La répartition des sièges entre les différents groupes politiques dans la nouvelle Assemblée nationale présente une configuration insolite pour une élection législative organisée au lendemain d’une élection présidentielle sous la Cinquième République. Jusqu’à sept groupes d’opposition pourraient potentiellement être créés (les groupes seront officialisés le 28 juin), dont trois en mesure de déposer une motion de censure et de saisir le Conseil constitutionnel. Si la mandature précédente avait été caractérisée par un record de dix groupes parlementaires, cela avait été provoqué non par la force des oppositions mais par les dissensions internes à La République en marche.

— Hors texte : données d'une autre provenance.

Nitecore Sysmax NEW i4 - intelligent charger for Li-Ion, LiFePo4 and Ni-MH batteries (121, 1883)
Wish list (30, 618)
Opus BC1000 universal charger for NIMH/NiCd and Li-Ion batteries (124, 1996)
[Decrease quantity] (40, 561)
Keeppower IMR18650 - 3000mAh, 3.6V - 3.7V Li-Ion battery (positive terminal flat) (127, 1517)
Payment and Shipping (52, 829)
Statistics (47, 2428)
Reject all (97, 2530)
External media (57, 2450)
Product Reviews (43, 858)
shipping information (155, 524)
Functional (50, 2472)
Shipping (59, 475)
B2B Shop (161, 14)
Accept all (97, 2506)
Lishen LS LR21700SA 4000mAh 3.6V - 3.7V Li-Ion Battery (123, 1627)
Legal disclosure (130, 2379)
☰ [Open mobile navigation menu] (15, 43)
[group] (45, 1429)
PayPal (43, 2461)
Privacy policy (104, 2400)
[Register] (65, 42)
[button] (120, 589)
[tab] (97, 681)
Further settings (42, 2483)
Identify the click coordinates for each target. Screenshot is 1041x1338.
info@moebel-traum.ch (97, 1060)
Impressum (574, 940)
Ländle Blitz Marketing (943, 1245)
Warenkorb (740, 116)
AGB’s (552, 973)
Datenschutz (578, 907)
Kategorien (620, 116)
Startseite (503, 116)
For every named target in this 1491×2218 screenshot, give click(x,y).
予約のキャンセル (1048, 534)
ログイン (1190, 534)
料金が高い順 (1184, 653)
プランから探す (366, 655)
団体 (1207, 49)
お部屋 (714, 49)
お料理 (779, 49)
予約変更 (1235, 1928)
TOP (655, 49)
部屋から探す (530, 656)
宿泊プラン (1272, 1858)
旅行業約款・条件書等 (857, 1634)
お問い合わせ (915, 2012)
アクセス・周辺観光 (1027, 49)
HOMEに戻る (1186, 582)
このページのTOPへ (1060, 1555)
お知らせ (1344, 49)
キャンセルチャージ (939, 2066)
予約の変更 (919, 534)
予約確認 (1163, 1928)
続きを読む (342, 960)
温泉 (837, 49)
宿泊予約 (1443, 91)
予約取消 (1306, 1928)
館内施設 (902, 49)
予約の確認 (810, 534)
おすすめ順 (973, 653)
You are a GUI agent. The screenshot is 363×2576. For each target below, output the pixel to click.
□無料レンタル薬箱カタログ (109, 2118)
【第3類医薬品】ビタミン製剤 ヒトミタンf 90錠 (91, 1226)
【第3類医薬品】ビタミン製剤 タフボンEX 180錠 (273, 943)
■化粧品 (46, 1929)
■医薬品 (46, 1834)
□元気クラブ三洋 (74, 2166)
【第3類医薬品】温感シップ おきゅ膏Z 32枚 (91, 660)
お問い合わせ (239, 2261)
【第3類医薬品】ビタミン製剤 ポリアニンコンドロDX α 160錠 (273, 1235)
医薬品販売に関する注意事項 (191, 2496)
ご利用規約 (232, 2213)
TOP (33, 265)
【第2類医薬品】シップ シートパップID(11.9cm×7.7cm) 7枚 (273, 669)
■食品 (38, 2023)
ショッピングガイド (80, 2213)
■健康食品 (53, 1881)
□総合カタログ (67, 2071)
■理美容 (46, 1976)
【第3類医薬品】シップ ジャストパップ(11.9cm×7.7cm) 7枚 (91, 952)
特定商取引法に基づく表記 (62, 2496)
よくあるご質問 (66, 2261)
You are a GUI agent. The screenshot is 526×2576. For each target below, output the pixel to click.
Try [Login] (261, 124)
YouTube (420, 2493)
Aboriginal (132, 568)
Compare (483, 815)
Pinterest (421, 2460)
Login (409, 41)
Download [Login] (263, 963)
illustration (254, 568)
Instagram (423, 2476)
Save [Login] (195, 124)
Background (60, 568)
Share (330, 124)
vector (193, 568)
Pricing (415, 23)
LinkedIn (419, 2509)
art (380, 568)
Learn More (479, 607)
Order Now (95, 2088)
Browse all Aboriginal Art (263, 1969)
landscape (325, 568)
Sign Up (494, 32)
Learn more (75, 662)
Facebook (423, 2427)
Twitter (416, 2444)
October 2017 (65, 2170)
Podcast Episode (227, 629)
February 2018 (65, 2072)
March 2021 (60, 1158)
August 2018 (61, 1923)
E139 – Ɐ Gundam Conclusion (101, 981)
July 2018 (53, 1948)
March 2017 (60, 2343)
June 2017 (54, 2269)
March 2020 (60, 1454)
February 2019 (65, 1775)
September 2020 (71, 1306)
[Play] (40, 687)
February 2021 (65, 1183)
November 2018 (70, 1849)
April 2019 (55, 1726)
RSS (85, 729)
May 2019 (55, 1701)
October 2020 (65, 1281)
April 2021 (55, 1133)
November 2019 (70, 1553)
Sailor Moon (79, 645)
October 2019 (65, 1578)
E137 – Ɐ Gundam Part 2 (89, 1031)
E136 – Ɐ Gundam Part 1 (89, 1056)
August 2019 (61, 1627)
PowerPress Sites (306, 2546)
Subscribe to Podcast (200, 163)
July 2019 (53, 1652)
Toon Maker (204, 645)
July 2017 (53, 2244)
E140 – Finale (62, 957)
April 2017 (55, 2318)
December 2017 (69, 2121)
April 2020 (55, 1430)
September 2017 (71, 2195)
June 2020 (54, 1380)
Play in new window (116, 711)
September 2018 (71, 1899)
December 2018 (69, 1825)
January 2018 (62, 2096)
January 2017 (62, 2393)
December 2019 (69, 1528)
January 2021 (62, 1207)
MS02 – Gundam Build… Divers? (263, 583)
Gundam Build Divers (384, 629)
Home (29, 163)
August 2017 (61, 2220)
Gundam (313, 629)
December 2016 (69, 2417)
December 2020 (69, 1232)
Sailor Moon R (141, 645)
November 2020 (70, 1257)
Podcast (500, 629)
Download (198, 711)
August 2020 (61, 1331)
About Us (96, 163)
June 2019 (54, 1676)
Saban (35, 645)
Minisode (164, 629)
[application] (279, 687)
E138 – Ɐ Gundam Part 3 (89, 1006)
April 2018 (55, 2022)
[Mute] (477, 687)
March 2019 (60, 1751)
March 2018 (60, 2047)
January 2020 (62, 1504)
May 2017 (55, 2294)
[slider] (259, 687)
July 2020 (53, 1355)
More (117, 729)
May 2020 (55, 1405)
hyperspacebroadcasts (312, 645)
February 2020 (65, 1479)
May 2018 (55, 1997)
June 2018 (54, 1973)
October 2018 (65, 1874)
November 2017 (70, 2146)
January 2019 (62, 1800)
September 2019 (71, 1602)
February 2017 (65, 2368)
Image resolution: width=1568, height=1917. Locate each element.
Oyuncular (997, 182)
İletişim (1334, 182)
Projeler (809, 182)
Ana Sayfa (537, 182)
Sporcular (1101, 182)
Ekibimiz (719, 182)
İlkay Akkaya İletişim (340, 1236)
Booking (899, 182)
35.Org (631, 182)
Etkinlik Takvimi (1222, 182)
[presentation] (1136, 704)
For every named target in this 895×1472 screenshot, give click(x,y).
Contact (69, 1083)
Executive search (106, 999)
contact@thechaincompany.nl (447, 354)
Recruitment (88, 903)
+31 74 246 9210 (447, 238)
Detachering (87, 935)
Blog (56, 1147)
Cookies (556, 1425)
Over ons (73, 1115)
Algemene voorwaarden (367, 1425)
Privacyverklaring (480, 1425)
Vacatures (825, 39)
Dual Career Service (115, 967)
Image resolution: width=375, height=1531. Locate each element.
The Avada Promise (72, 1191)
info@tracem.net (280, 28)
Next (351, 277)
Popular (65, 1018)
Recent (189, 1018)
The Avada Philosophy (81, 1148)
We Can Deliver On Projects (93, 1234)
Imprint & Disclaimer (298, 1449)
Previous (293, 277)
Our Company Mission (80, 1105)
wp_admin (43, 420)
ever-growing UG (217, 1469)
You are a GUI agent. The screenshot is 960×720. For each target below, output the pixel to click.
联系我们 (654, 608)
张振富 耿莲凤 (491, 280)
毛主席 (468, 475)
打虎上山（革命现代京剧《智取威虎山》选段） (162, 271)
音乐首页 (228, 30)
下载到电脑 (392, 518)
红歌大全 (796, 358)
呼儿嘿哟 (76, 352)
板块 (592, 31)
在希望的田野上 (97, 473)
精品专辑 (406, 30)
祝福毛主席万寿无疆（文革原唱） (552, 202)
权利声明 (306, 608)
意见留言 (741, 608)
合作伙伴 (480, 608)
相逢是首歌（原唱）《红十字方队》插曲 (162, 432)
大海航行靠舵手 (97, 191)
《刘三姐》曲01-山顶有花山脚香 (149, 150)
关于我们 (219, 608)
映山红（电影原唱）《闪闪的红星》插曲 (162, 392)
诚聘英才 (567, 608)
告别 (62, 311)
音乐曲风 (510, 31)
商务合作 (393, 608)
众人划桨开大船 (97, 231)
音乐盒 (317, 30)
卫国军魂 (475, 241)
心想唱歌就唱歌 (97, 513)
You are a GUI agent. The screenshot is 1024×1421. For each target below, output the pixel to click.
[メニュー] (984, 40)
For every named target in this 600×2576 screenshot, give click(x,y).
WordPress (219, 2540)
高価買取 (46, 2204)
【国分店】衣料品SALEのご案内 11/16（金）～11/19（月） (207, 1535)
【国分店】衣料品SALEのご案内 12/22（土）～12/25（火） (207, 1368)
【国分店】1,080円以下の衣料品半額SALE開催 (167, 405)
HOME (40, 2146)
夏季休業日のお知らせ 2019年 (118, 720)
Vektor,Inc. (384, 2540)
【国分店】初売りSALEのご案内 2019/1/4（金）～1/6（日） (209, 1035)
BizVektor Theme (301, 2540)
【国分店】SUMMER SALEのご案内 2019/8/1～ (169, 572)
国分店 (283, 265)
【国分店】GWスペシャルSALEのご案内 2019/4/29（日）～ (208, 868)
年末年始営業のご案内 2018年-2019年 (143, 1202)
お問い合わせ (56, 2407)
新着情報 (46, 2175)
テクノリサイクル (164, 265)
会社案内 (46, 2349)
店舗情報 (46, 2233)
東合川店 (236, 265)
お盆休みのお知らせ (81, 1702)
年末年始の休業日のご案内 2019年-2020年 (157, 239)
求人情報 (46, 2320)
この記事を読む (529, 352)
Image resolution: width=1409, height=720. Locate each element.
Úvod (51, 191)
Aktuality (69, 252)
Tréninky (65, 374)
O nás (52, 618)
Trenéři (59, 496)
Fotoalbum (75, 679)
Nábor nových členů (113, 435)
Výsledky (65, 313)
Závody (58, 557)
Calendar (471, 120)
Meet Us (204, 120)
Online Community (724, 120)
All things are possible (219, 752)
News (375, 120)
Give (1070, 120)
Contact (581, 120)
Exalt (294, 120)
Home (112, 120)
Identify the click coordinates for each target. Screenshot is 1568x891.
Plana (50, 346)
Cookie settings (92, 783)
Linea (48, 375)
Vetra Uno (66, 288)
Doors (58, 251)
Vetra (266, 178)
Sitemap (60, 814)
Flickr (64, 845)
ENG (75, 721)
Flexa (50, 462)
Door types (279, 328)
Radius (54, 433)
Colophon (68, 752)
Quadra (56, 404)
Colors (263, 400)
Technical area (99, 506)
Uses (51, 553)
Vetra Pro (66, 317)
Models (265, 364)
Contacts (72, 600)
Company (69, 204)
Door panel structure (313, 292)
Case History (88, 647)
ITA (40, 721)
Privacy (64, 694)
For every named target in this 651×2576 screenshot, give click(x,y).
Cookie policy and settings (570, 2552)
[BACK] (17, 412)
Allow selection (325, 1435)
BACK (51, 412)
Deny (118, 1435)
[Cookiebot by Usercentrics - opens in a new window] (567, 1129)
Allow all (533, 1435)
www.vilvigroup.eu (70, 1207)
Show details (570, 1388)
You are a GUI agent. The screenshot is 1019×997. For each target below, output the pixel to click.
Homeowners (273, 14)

Pourtant uninominal majoritaire à deux tours – c’est-à-dire particulièrement propice à ce que se dégage une majorité nette –, le scrutin n’a pas donné de majorité au Président de la République fraîchement réélu pour un second mandat. Son parti perd même 138 députés entre les élections de 2017 et de 2022 (de 308 députés pour En Marche à 170 députés pour Renaissance). Ensemble ! – coalition des partis Renaissance, Modem, Horizon et du Parti radical – obtient avec 246 sièges une majorité toute relative, loin des 289 sièges nécessaires à une majorité absolue. Au sein même de la coalition pour la majorité présidentielle, le parti d’Emmanuel Macron apparaît affaibli par rapport à ceux de ses deux alliés dirigés pour l’un par son soutien historique François Bayrou, pour l’autre par son ancien Premier ministre Edouard Philippe.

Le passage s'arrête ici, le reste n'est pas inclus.